* **Records for the exercise**

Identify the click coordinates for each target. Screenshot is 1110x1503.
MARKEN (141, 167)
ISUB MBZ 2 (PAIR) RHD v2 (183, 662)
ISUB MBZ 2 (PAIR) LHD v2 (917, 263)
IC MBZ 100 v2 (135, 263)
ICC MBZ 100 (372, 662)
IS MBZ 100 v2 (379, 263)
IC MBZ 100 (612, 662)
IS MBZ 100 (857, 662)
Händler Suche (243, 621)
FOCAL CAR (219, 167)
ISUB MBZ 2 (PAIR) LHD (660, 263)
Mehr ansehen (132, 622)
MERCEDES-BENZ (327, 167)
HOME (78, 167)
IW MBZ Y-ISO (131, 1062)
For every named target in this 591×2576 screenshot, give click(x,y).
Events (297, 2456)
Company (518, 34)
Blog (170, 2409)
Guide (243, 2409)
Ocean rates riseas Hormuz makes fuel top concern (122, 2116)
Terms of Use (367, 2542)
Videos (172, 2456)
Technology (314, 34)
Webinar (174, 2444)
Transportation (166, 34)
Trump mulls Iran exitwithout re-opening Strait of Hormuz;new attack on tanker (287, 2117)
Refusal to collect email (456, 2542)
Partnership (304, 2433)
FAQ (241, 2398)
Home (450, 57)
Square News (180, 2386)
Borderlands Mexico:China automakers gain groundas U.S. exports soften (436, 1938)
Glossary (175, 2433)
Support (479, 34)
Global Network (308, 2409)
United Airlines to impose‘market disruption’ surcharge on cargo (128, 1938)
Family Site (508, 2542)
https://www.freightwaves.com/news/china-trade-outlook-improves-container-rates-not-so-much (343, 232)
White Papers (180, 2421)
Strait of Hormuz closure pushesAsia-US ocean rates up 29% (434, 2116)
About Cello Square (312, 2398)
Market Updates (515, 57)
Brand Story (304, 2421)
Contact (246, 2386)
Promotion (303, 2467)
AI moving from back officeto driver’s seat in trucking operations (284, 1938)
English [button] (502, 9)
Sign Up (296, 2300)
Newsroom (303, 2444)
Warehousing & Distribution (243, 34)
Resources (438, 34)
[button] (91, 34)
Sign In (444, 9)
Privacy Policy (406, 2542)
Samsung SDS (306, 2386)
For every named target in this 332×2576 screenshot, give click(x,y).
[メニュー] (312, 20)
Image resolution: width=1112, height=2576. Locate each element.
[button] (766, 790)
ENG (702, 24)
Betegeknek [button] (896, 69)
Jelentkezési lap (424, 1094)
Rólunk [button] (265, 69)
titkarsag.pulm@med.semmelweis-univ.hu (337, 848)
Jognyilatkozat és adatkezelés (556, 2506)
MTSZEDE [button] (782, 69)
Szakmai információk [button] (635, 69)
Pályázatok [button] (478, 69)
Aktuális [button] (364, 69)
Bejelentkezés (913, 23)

* **Exercise brief**
Begin with the line above that has "IC MBZ 100 v2 (135, 263)" and continue through the line that has "Rólunk [button] (265, 69)", setting each one down exactly. Stop there.

* **Solution to the problem**
IC MBZ 100 v2 (135, 263)
ICC MBZ 100 (372, 662)
IS MBZ 100 v2 (379, 263)
IC MBZ 100 (612, 662)
IS MBZ 100 (857, 662)
Händler Suche (243, 621)
FOCAL CAR (219, 167)
ISUB MBZ 2 (PAIR) LHD (660, 263)
Mehr ansehen (132, 622)
MERCEDES-BENZ (327, 167)
HOME (78, 167)
IW MBZ Y-ISO (131, 1062)
For every named target in this 591×2576 screenshot, give click(x,y).
Events (297, 2456)
Company (518, 34)
Blog (170, 2409)
Guide (243, 2409)
Ocean rates riseas Hormuz makes fuel top concern (122, 2116)
Terms of Use (367, 2542)
Videos (172, 2456)
Technology (314, 34)
Webinar (174, 2444)
Transportation (166, 34)
Trump mulls Iran exitwithout re-opening Strait of Hormuz;new attack on tanker (287, 2117)
Refusal to collect email (456, 2542)
Partnership (304, 2433)
FAQ (241, 2398)
Home (450, 57)
Square News (180, 2386)
Borderlands Mexico:China automakers gain groundas U.S. exports soften (436, 1938)
Glossary (175, 2433)
Support (479, 34)
Global Network (308, 2409)
United Airlines to impose‘market disruption’ surcharge on cargo (128, 1938)
Family Site (508, 2542)
https://www.freightwaves.com/news/china-trade-outlook-improves-container-rates-not-so-much (343, 232)
White Papers (180, 2421)
Strait of Hormuz closure pushesAsia-US ocean rates up 29% (434, 2116)
About Cello Square (312, 2398)
Market Updates (515, 57)
Brand Story (304, 2421)
Contact (246, 2386)
Promotion (303, 2467)
AI moving from back officeto driver’s seat in trucking operations (284, 1938)
English [button] (502, 9)
Sign Up (296, 2300)
Newsroom (303, 2444)
Warehousing & Distribution (243, 34)
Resources (438, 34)
[button] (91, 34)
Sign In (444, 9)
Privacy Policy (406, 2542)
Samsung SDS (306, 2386)
For every named target in this 332×2576 screenshot, give click(x,y).
[メニュー] (312, 20)
Image resolution: width=1112, height=2576. Locate each element.
[button] (766, 790)
ENG (702, 24)
Betegeknek [button] (896, 69)
Jelentkezési lap (424, 1094)
Rólunk [button] (265, 69)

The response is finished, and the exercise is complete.